W. Basketball squeaks by Tigers

For the thirteenth time in school history, the women's basketball team won the Duke Classic, defeating No. 25 Auburn (4-2) 66-57 in Sunday's final.

The fourth-ranked Blue Devils (4-1), who had won their previous three games by an average of 59.3 points, had considerably more trouble in their first-ever meeting with the Tigers.

"I'm happy to come away with a win," Duke head coach Gail Goestenkors said. "Auburn is an exceptional team and I thought they did a great job. We knew they were a very athletic, very physical team. We were expecting a tremendous battle, and that's exactly what we got." Duke was led by All American and tournament MVP Alana Beard's 27 points, 17 of which came in the first half. The senior forward played all 40 minutes of the game and notched her third straight 20-plus scoring performance.

"Alana taught us a lesson today," Auburn head coach Joe Ciampi said.

"How to play the game by being out there, defending, giving an assist, driving it, going on the backside and catching the lob pass, breaking us down, flashing through to the high post, catching and shooting, her control--she's as good as they get."

Beard was joined on the five-member all-tournament team by guard Monique Currie and forward Iciss Tillis, who each reached double figures in scoring and rebounding against the Tigers. The trio earned the honor during a crucial second-half run that allowed the Blue Devils to put the game out of reach.

With the score tied at 53-53 with 7:55 left to play, Auburn guard Tanesheia Thompson capped a furious Tiger rally by hitting a floating jump shot to put her team ahead by two points.

Currie and Beard responded with a 9-0 run of their own, highlighted by a Beard fast-break lay-up off of her own defensive steal that allowed the Blue Devils to regain the lead, 57-55. The senior?s drive was assisted by sophomore point guard Lindsey Harding, who led the team with five feeds on the day.

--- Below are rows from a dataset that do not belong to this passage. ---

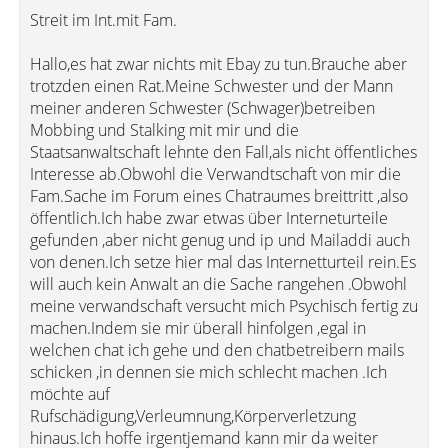
Streit im Int.mit Fam.
Hallo,es hat zwar nichts mit Ebay zu tun.Brauche aber
trotzden einen Rat.Meine Schwester und der Mann
meiner anderen Schwester (Schwager)betreiben
Mobbing und Stalking mit mir und die
Staatsanwaltschaft lehnte den Fall,als nicht öffentliches
Interesse ab.Obwohl die Verwandtschaft von mir die
Fam.Sache im Forum eines Chatraumes breittritt ,also
öffentlich.Ich habe zwar etwas über Interneturteile
gefunden ,aber nicht genug und ip und Mailaddi auch
von denen.Ich setze hier mal das Internetturteil rein.Es
will auch kein Anwalt an die Sache rangehen .Obwohl
meine verwandschaft versucht mich Psychisch fertig zu
machen.Indem sie mir überall hinfolgen ,egal in
welchen chat ich gehe und den chatbetreibern mails
schicken ,in dennen sie mich schlecht machen .Ich
möchte auf
Rufschädigung,Verleumnung,Körperverletzung
hinaus.Ich hoffe irgentjemand kann mir da weiter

"I just think I settled the team down, and I think that Monique did an awesome job of attacking," Beard said of the duo's effort to halt Auburn's comeback bid. "As a team we settled down, ran our motion [offense], made great cuts and started making the right passes."

Duke secured its fourth victory of the season with the help of Tillis, who was forced to sit out much of the second half after collecting her fourth foul at the 15:10 mark. The All-American forward struggled with her shot for much of the game, finishing just three-of-13 from the field, and but she playing well down the stretch, grabbing three defensive rebounds and going a perfect 4-for-4 from the free-throw line in the final 2:53.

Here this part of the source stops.